The FOCUS Wealth Transition Advisory process involves four separate sessions of five hours each, which tend to occur over a two to three month period. Sessions are educational for the middle market business owner who learns the language that investors, buyers, and investment bankers use as well as the rules-of–the-road for successful transactions.
Session I – Defining the Issues and Constituents
In this session, all of the factors that determine company value are defined as well as the interests of all of the participants.
Session II – Identifying Strengths and Weaknesses
This second session identifies those factors that will increase the value of the company to prospective investors or purchasers and ranks them by level of importance.
Session III – Crafting a Position
The third session assembles the factors, identified, and ranked in the first two sessions, by type of investor or purchaser.
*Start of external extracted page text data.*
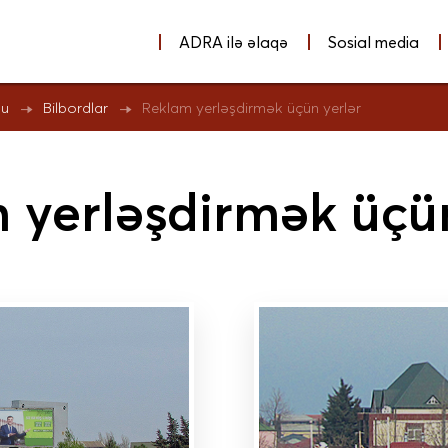
ADRA ilə əlaqə
Sosial media
Reklam yerləşdirmək üçün yerlər
nu
Bilbordlar
 yerləşdirmək üçün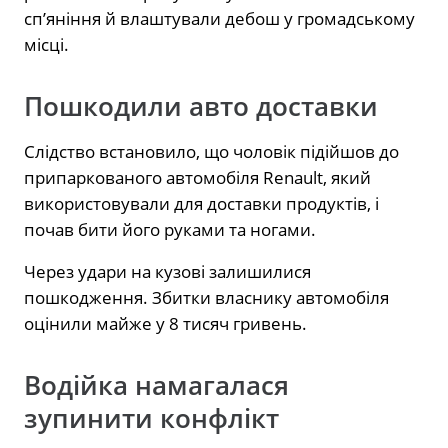
сп’яніння й влаштували дебош у громадському
місці.
Пошкодили авто доставки
Слідство встановило, що чоловік підійшов до
припаркованого автомобіля Renault, який
використовували для доставки продуктів, і
почав бити його руками та ногами.
Через удари на кузові залишилися
пошкодження. Збитки власнику автомобіля
оцінили майже у 8 тисяч гривень.
Водійка намагалася
зупинити конфлікт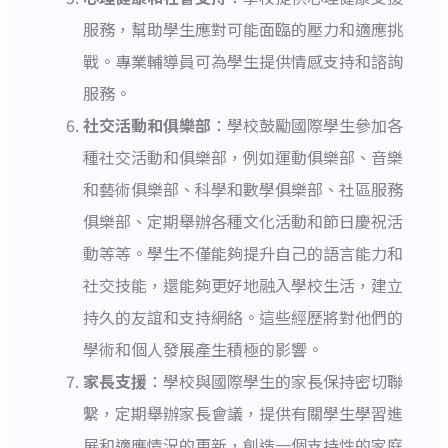
服務，幫助學生應對可能面臨的壓力和適應挑
戰。專業輔導員可為學生提供情感支持和諮詢
服務。
社交活動和俱樂部
：學校鼓勵國際學生參加各
種社交活動和俱樂部，例如運動俱樂部、音樂
和藝術俱樂部、科學和數學俱樂部、社區服務
俱樂部、定期舉辦各種文化活動和節日慶祝活
動等等。學生不僅能夠提升自己的語言能力和
社交技能，還能夠更好地融入學校生活，建立
持久的友誼和支持網絡。這些經歷將對他們的
學術和個人發展產生積極的影響。
家長支援
：學校與國際學生的家長保持密切聯
繫，定期舉辦家長會議，提供有關學生學習進
展和適應情況的更新，創造一個支持性的家庭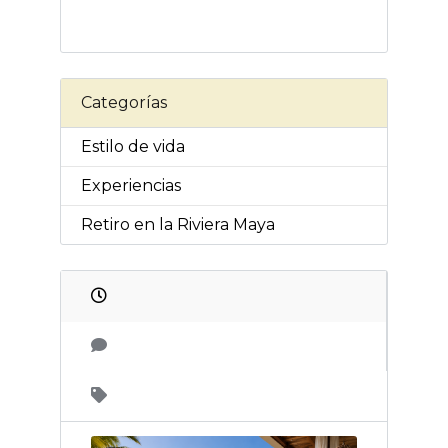
Categorías
Estilo de vida
Experiencias
Retiro en la Riviera Maya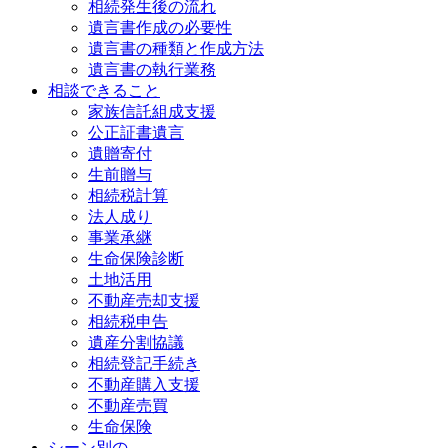
相続発生後の流れ
遺言書作成の必要性
遺言書の種類と作成方法
遺言書の執行業務
相談できること
家族信託組成支援
公正証書遺言
遺贈寄付
生前贈与
相続税計算
法人成り
事業承継
生命保険診断
土地活用
不動産売却支援
相続税申告
遺産分割協議
相続登記手続き
不動産購入支援
不動産売買
生命保険
シーン別の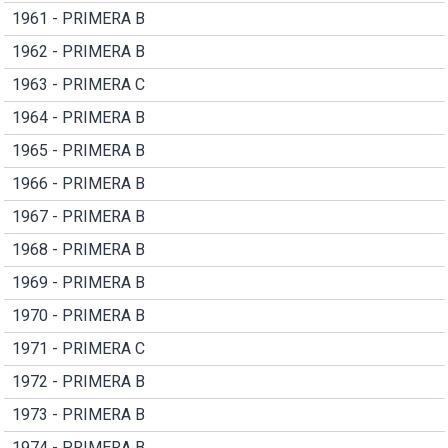
1961 - PRIMERA B
1962 - PRIMERA B
1963 - PRIMERA C
1964 - PRIMERA B
1965 - PRIMERA B
1966 - PRIMERA B
1967 - PRIMERA B
1968 - PRIMERA B
1969 - PRIMERA B
1970 - PRIMERA B
1971 - PRIMERA C
1972 - PRIMERA B
1973 - PRIMERA B
1974 - PRIMERA B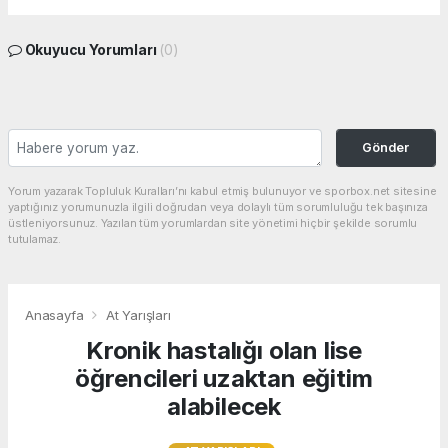
Okuyucu Yorumları
(0)
Gönder
Yorum yazarak Topluluk Kuralları’nı kabul etmiş bulunuyor ve sporbox.net sitesine
yaptığınız yorumunuzla ilgili doğrudan veya dolaylı tüm sorumluluğu tek başınıza
üstleniyorsunuz. Yazılan tüm yorumlardan site yönetimi hiçbir şekilde sorumlu
tutulamaz.
Anasayfa
At Yarışları
Kronik hastalığı olan lise
öğrencileri uzaktan eğitim
alabilecek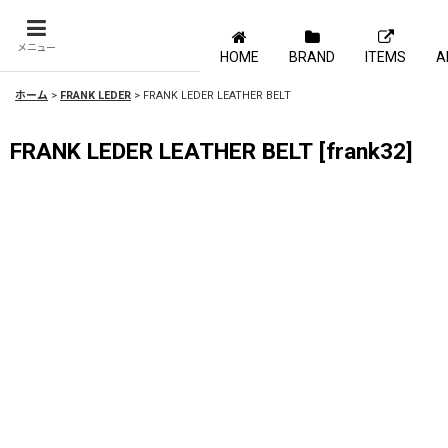
メニュー
HOME
BRAND
ITEMS
A
ホーム
>
FRANK LEDER
>
FRANK LEDER LEATHER BELT
FRANK LEDER LEATHER BELT
[
frank32
]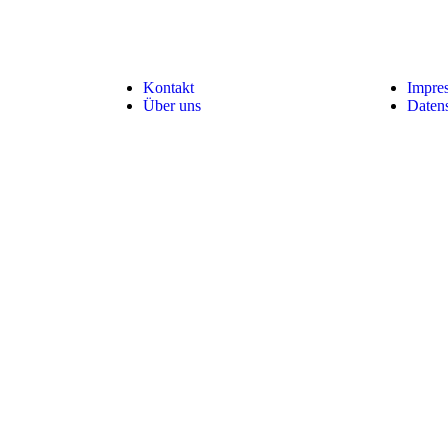
Kontakt
Impre
Über uns
Daten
The best possible approach is crafted for each type of potential investor or purchaser.
Session IV – Preparing to Move Quickly
The fourth sessions acknowledges that “timing is everything” and prepares the business owner to move quickly, but only when and where he chooses.
Once completed, these sessions prepare the company to go to market in 45 days as compared to the 60 to 180 days required in a normal investment banking project. This is a crucial advantage in a time when the prices for privately held companies may change very quickly in a world dominated by crisis and change.